Re: Regarding fillfactor use case for only delete ops

From
Ron Johnson
Date:
On Fri, Jun 6, 2025 at 4:36 AM Durgamahesh Manne <maheshpostgres9@gmail.com> wrote:
Hi  Team

Can we generate a fill factor for tables that have delete ops ?

Does the fill factor really work and help to minimize the bloat for tables that have delete ops?

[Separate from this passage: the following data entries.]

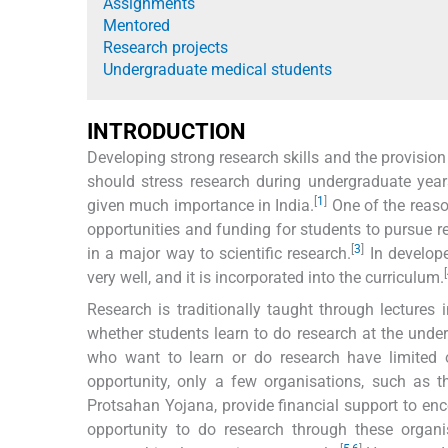
Assignments
Mentored
Research projects
Undergraduate medical students
INTRODUCTION
Developing strong research skills and the provision
should stress research during undergraduate year
[
1
]
given much importance in India.
One of the reason
opportunities and funding for students to pursue r
[
3
]
in a major way to scientific research.
In develope
[
very well, and it is incorporated into the curriculum.
Research is traditionally taught through lecture
whether students learn to do research at the under
who want to learn or do research have limited 
opportunity, only a few organisations, such as 
Protsahan Yojana, provide financial support to enc
opportunity to do research through these organis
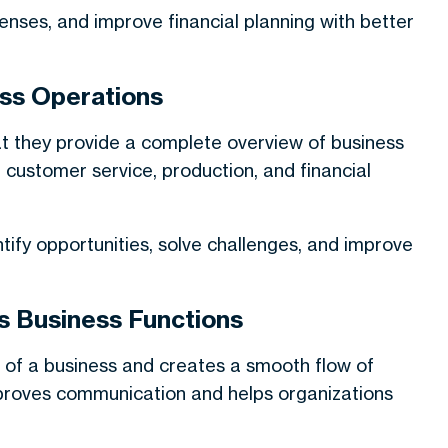
ses, and improve financial planning with better
ss Operations
hat they provide a complete overview of business
y, customer service, production, and financial
ify opportunities, solve challenges, and improve
s Business Functions
 of a business and creates a smooth flow of
proves communication and helps organizations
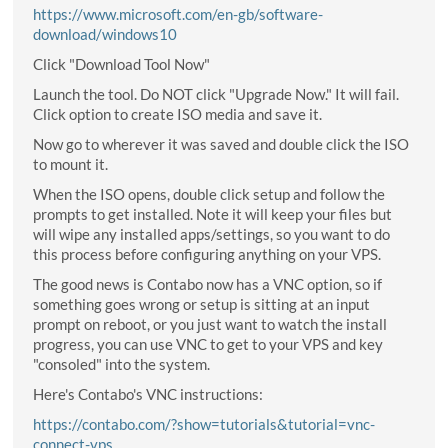
https://www.microsoft.com/en-gb/software-
download/windows10
Click "Download Tool Now"
Launch the tool. Do NOT click "Upgrade Now." It will fail.
Click option to create ISO media and save it.
Now go to wherever it was saved and double click the ISO
to mount it.
When the ISO opens, double click setup and follow the
prompts to get installed. Note it will keep your files but
will wipe any installed apps/settings, so you want to do
this process before configuring anything on your VPS.
The good news is Contabo now has a VNC option, so if
something goes wrong or setup is sitting at an input
prompt on reboot, or you just want to watch the install
progress, you can use VNC to get to your VPS and key
"consoled" into the system.
Here's Contabo's VNC instructions:
https://contabo.com/?show=tutorials&tutorial=vnc-
connect-vps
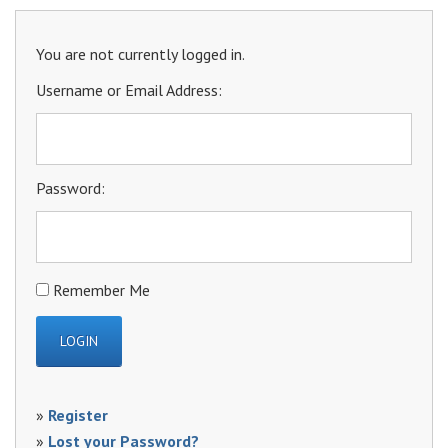
You are not currently logged in.
Username or Email Address:
Password:
Remember Me
»
Register
»
Lost your Password?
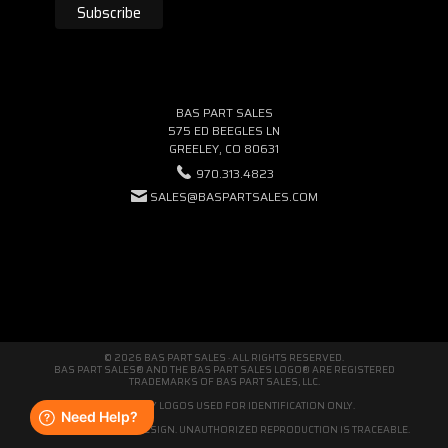
BAS PART SALES
575 ED BEEGLES LN
GREELEY, CO 80631
970.313.4823
SALES@BASPARTSALES.COM
© 2026 BAS PART SALES · ALL RIGHTS RESERVED.
BAS PART SALES® AND THE BAS PART SALES LOGO® ARE REGISTERED
TRADEMARKS OF BAS PART SALES, LLC.
THIRD-PARTY LOGOS USED FOR IDENTIFICATION ONLY.
WE'RE ORIGINAL BY DESIGN. UNAUTHORIZED REPRODUCTION IS TRACEABLE.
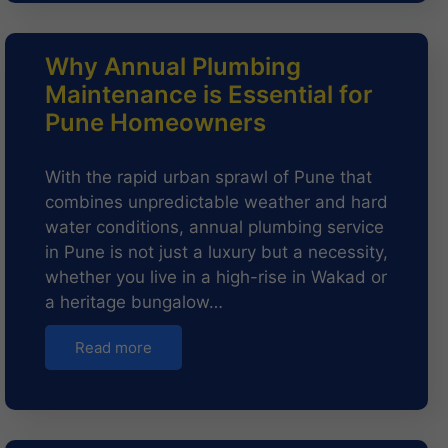
Why Annual Plumbing
Maintenance is Essential for
Pune Homeowners
With the rapid urban sprawl of Pune that
combines unpredictable weather and hard
water conditions, annual plumbing service
in Pune is not just a luxury but a necessity,
whether you live in a high-rise in Wakad or
a heritage bungalow…
Read more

I have parent table with weekly partitions So for every week 50 to 60 gb of bloat generates and autovacuum params already in place for child tables 

This confuses me.  It seems that you are deleting old data instead of just dropping the old partitions.

What did I misunderstand?

--
Death to <Redacted>, and butter sauce.
Don't boil me, I'm still alive.
<Redacted> lobster!

Re: Regarding fillfactor use case for only delete ops

From
Durgamahesh Manne
Date:


On Fri, Jun 6, 2025 at 7:29 PM Ron Johnson <ronljohnsonjr@gmail.com> wrote:
On Fri, Jun 6, 2025 at 8:57 AM Laurenz Albe <laurenz.albe@cybertec.at> wrote:
On Fri, 2025-06-06 at 14:10 +0530, Durgamahesh Manne wrote:
> Can we generate a fill factor for tables that have delete ops ?
>
> Does the fill factor really work and help to minimize the bloat for tables that have delete ops?
>
> I have parent table with weekly partitions So for every week 50 to 60 gb of bloat generates and autovacuum params already in place for child tables 

Nothing can ever avoid bloat caused by DELETE, except partitioning in a
way that you can drop a partition rather than running DELETE.


Laurenz,

Isn't the fill factor aimed at reducing bloat during updates of HOT tables?

--
Death to <Redacted>, and butter sauce.
Don't boil me, I'm still alive.
<Redacted> lobster!


Hi  

I believe that fill factor works exclusively for updates of HOT tables  but not for delete ops  

Regards,
Durga Mahesh 

Re: Regarding fillfactor use case for only delete ops

From
Durgamahesh Manne
Date:


On Fri, Jun 6, 2025 at 7:31 PM Ron Johnson <ronljohnsonjr@gmail.com> wrote:
On Fri, Jun 6, 2025 at 4:36 AM Durgamahesh Manne <maheshpostgres9@gmail.com> wrote:
Hi  Team

Can we generate a fill factor for tables that have delete ops ?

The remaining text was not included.